Shonda Rimes Wants Us To Think About Loving and Hating Our Hair

Shonda Rhimes, one of the leading entertainment icons of our age (“Grey’s Anatomy” creator, “Scandal” showrunner, the list goes on), just created a new beauty video that we all need to watch.

She collaborated with Dove to make “Meet Kylee,” which is a short documentary created with an all-female crew in Utah.

The film focuses on Kyleee Howell, the founder of Friar Tuck’s Barbershop, a mecca for hair, since it offers free haircuts to anyone of any gender. Howell told Rhimes why this service is important:

“I thought about a young Kylee seeing me, and going, ‘Yeah, I can look like that, and that’s okay.’ I can still be beautiful and be [my] version of a girl.”

Rhimes recently spoke to Elle about hair, our perceptions and stories of beauty–and she had, as you can imagine, a lot of thoughts. For one, hair is part of identity, especially an evolving identity (so maybe there is some truth to why people drastically change hairstyles):

“I think hair is pretty central to identity. I think that’s true for all women, but I know for me that my hair is true for who I am. It always reflects some evolution in me. When I change my hair, you know something about me is changing.”
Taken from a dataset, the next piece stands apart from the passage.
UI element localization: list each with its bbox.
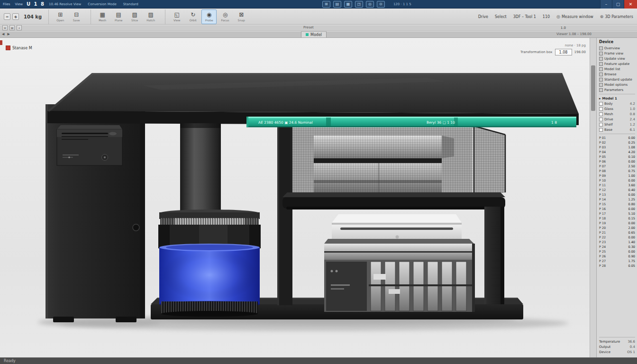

When it comes to her own hair, she’s rocking her natural curls, because it means “I’m walking into a space where I’m not concerned with other people’s opinions. I’ve freed myself from that.'”

Although hair can be more political for black women and members of certain ethnic groups (ahem! Jewish hair!), the reality of gender roles mean that our coiffures are often loaded. It definitely makes me think about why I’ve changed and worn my hair certain ways, and why, for instance, I have chosen to have long hair now–as opposed to rocking a Mia Farrow-esque “Rosemary’s Baby” haircut or the Louise Brooks’ roaring twenties bob for so long.

How we choose to identify changes our people perceive us, which can be freeing—but also opens the door for others to reinforce stereotypes (like “looking” queer or being judged for your perceived race or religion).

As much as we need to dispel stigmas, and also wear our hair the way we choose, can we ever truly get away from negative stereotyping? I hope so–and I do believe documentaries like this will raise awareness and push back on antiquated ideas (like women can’t have short hair or black women shouldn’t have natural hair).